El cielo aún guardaba luz cuando todo comenzó. La figura oscura y pálida apareció en escena pasadas las ocho de la noche. Su gesto inexpresivo. Su mirada de desdén. Su sola imagen inmóvil que parecía decir "Soy yo... Yo y estoy cuatro sujetos pero sobre todo yo". Era Shirley: Shriley atavida en un vestido negro que dejaba su blanquísima espalda descubierta, totalmente. Un gesto de cruel consideración: el deseo de cinco mil fanáticos como coyotes en celo por la escocesa del cabello rojo. "Te amo, Shirley; te amo". Hombres y mujeres por igual. Una masa hermafrodita dejándose seducir por la mujer de las medias negras. La femme fatale. La diosa oscura. El ángel negro. "Te amo, Sherley".
Y Sherley miraba estóica; observaba sin dibujar en su rostro otra cosa que deseo... ansia. Y -por supuesto- cantaba. "Hey boy, take a look at me...". Cantaba con su voz de erótica tristeza. "Tururú tururu; tururú tururu". Con su voz sugestiva y deprimente. "You can touch me if you want...".
Y yo la miraba atónito desde el pasillo de seguridad, entre la primera fila y el escenario, armado tan solo con mi Cyber-shot de 4.1 megapixeles y mi incredulidad por estar ahí, apenas a unos cuantos metros, unos cuantos centímetros, a menos de 36 horas de arresto administrativo de distancia si me atrevo a hacer una estupidez. En eso pensaba cuando la escocesa se detiene frente a mí: ahí está: cantando: gritando: bailando enajenada frente a cinco mil deseos, cinco mil visiones y pasiones por su piel blanca y sus ojos casi transparentes. Cinco mil sueños y deseos incendiados por ella. Pero antes de todos ellos, uno: el mío.
"En un cabaret esta distancia es suerte... aqui no se cómo llamarlo", creo pensar en algún momento.
Ella saluda a la audiencia y esboza su primera sonrisa de la noche, la primera de una serie que contrastarán con su habitual gesto sombrío.

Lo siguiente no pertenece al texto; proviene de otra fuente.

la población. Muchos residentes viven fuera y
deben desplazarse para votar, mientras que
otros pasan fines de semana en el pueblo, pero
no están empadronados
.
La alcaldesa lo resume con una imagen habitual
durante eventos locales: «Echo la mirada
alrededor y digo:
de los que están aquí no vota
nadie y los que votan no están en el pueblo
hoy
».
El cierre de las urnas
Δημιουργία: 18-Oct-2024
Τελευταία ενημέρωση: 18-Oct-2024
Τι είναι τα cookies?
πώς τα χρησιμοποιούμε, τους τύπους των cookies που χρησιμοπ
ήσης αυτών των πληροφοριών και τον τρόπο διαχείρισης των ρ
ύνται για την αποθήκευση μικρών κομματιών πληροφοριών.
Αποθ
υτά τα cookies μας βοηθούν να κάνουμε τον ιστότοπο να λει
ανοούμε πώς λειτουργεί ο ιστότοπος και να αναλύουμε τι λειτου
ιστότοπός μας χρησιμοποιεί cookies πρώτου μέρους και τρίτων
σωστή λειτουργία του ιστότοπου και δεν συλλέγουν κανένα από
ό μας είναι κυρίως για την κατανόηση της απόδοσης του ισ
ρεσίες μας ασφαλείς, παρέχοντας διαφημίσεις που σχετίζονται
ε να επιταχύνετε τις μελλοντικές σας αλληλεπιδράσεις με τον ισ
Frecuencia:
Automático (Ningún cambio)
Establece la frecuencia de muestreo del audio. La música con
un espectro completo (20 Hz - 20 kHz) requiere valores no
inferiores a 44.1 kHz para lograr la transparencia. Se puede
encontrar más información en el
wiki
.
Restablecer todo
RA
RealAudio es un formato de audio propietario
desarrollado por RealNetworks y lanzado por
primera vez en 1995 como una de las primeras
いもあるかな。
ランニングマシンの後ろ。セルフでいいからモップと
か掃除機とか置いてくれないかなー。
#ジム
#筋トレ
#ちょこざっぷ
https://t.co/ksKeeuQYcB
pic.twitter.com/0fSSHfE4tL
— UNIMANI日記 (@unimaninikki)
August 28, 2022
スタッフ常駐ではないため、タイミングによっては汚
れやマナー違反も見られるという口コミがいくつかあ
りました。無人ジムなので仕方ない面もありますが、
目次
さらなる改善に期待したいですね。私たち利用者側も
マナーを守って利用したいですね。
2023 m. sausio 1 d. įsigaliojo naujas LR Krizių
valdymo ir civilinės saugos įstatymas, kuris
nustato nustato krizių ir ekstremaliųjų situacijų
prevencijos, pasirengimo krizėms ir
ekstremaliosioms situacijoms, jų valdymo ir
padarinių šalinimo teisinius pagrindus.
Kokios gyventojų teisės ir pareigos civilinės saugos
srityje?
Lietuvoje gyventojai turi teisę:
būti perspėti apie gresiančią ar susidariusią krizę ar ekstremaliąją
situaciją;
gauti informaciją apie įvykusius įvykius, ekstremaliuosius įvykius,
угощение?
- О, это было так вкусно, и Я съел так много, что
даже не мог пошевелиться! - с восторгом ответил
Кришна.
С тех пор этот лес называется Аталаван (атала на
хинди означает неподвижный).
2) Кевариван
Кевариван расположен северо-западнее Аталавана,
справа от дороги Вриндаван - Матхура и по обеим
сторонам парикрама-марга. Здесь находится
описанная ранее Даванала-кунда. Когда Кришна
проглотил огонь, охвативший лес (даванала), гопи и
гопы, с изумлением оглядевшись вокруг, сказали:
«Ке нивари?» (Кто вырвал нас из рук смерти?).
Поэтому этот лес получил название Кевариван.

El momento cumbre de esos siete minutos y medio es cuando apoya su pierna izquierda en una bocina al borde del escenario, esa bocina junto a la cual estoy parado. La miro hacia arriba. Nuestros rostros no están a más de un metro y medio uno del otro. La veo cerca. La veo claro. La veo en toda su magnitud e intensidad. Su nombre es Shirley y su apellido Manson. Nada más importa.
Yo disparo la cyber-shot indiscriminadamente, antes de los cinco minutos la memoria ya no puede más y tengo que borrar algunas de las casi cien fotos que llevo tomadas. Una y otra y otra y otra más.
Un imbécil de Ocesa nos informa que hasta aqui llegamos. Que es hora de salir del pasillo y tomar asiento en zona b, en los palcos de prensa. Lo hago sin protestar. Una amiga reportera aún en estado de éxtasis me abraza mientras grita: "¡me cayó su sudor! ¡me cayó su sudor!".
Seducidos. Embelecidos. Extasiados. Anonadados. Atónitos. Catatónicos.
Que me maten si quieren: He visto a Dios y se llama Shirley Manson.